I’M NOT sure if I can find the words that adequately describe just how good this show really was – but here goes.
I have to pre-empt this by admitting wholeheartedly that Phantom is quite simply my all-time favourite show. I’m hooked and was ever since I first saw it in the West End. Just how someone can compose such incredibly delicate and yet powerful lyrics and music, all expertly weaved together with spellbinding storytelling is beyond me, but Andrew Lloyds Webber’s show has it all.
Having seen Phantom in London and then on tour in Birmingham, the Harlequins certainly had a lot to live up to, but my goodness they managed it – and heaps more. In short, because of the intimacy presented by the much smaller Palace Theatre, one could argue that this added to the supremacy of this performance, but in all honesty I could not have imagined a more professional, powerful and emotional show.
Jonathan Southall as director brilliantly guided the 30 young actors and actresses, aged from 14 to 21, through this masterpiece of theatre about a deformed and bitter man, known only as the Phantom, who lives in the sewers underneath the Paris Opera House. He falls in love with obscure chorus singer Christine, and privately tutors her while terrorising the rest of the opera house and demanding Christine be given the lead roles.
The lead in the Harlequins production was played by New Yorker Eric Lopez, 21, who read about the show on-line and came all the way from the States to Redditch for the audition – and we can see why he landed the part. His performance was electrifying, getting the pitch between climax and quiet, power and betrayal so right, especially in the unbelievable title piece. A more powerful theatre performance you would surely travel a long way to have witnessed.
Locally-born Emily Bedford as Christine however certainly gave Eric a run for his money. It really is a stunning achievement that someone so young could possess such a mature voice and outlook – the pairing was captivating from beginning to end.

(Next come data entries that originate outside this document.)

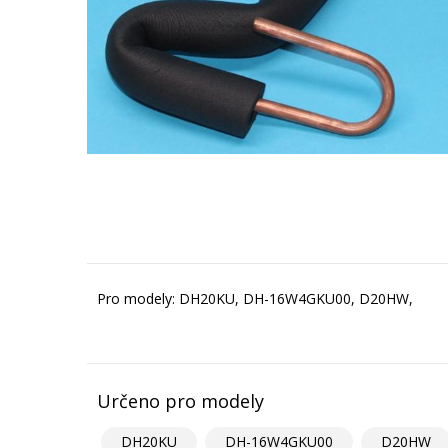
Pro modely: DH20KU, DH-16W4GKU00, D20HW,
Určeno pro modely
DH20KU
DH-16W4GKU00
D20HW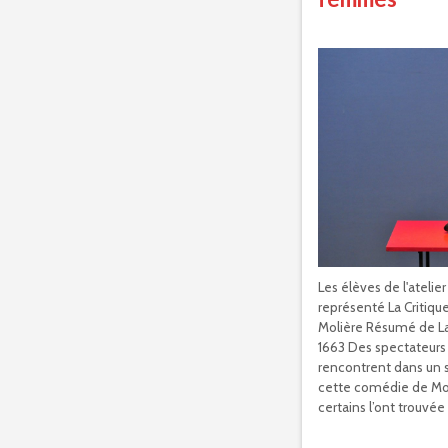
Les élèves de l'atelie
représenté La Critiq
Molière Résumé de La
1663 Des spectateurs
rencontrent dans un 
cette comédie de Moli
certains l’ont trouvée 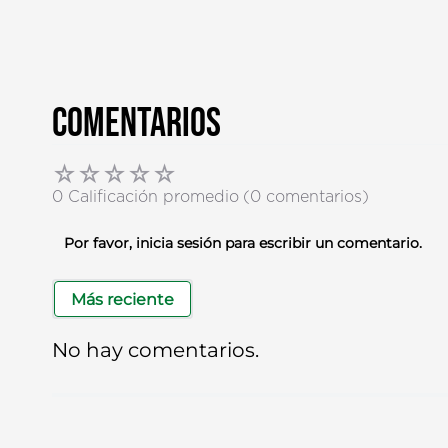
Comentarios
☆
☆
☆
☆
☆
0 Calificación promedio
(0 comentarios)
Por favor, inicia sesión para escribir un comentario.
Más reciente
No hay comentarios.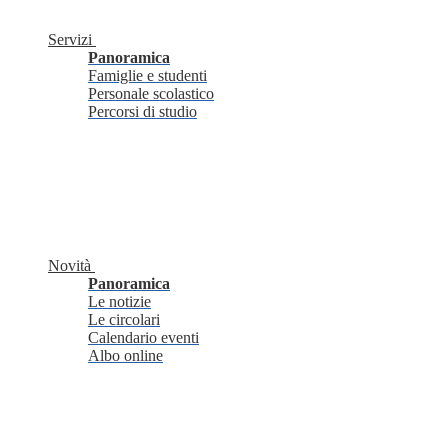
Servizi
Panoramica
Famiglie e studenti
Personale scolastico
Percorsi di studio
Novità
Panoramica
Le notizie
Le circolari
Calendario eventi
Albo online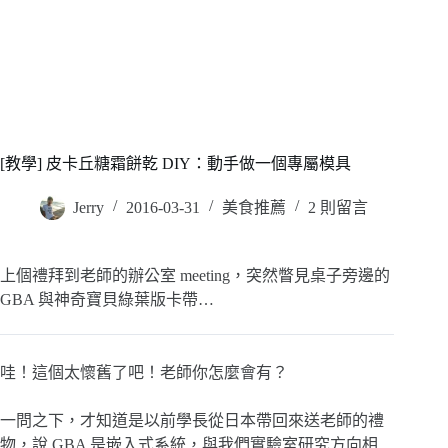
[教學] 皮卡丘糖霜餅乾 DIY：動手做一個專屬模具
Jerry
2016-03-31
美食推薦
2 則留言
上個禮拜到老師的辦公室 meeting，突然瞥見桌子旁邊的
GBA 與神奇寶貝綠葉版卡帶…
哇！這個太懷舊了吧！老師你怎麼會有？
一問之下，才知道是以前學長從日本帶回來送老師的禮
物，說 GBA 是嵌入式系統，與我們實驗室研究方向相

It really would be impractical to mention everyone involved, but two others on stage deserve a special mention. Laura Nicholson as the precocious Carlotta was a real delight (I’m not sure why the Phantom didn’t like her!), while love interest Dylan Hartnell as Raoul displayed the range and stage presence wholly necessary for such a demanding part in a show full of such powerful scenes and characters.
It’s odd really that a combination of musical notes and words performed in a particular way can reduce even the most level headed person to tears, but there were tears of emotion and pride aplenty around tonight. I for one never wanted the show to end.